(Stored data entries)
_ _ _ _ _
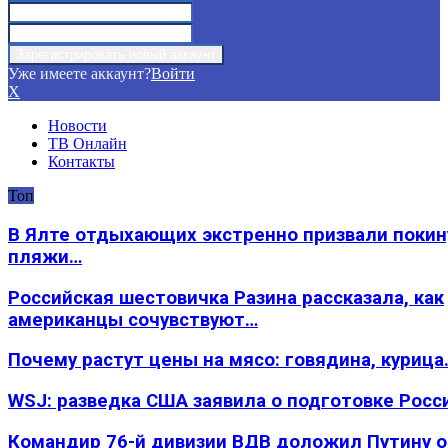
Уже имеете аккаунт?
Войти
X
Новости
ТВ Онлайн
Контакты
Топ
В Ялте отдыхающих экстренно призвали покин
пляжи…
Российская шестовичка Разина рассказала, как
американцы сочувствуют…
Почему растут цены на мясо: говядина, курица
WSJ: разведка США заявила о подготовке Росс
Командир 76-й дивизии ВДВ доложил Путину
_ _ _ _ _
What you have to do: What you write should match the entries exactly, except that the pictures are dropped.

Finished exercise:
Уже имеете аккаунт?
Войти
X
Новости
ТВ Онлайн
Контакты
Топ
В Ялте отдыхающих экстренно призвали покин
пляжи…
Российская шестовичка Разина рассказала, как
американцы сочувствуют…
Почему растут цены на мясо: говядина, курица
WSJ: разведка США заявила о подготовке Росс
Командир 76-й дивизии ВДВ доложил Путину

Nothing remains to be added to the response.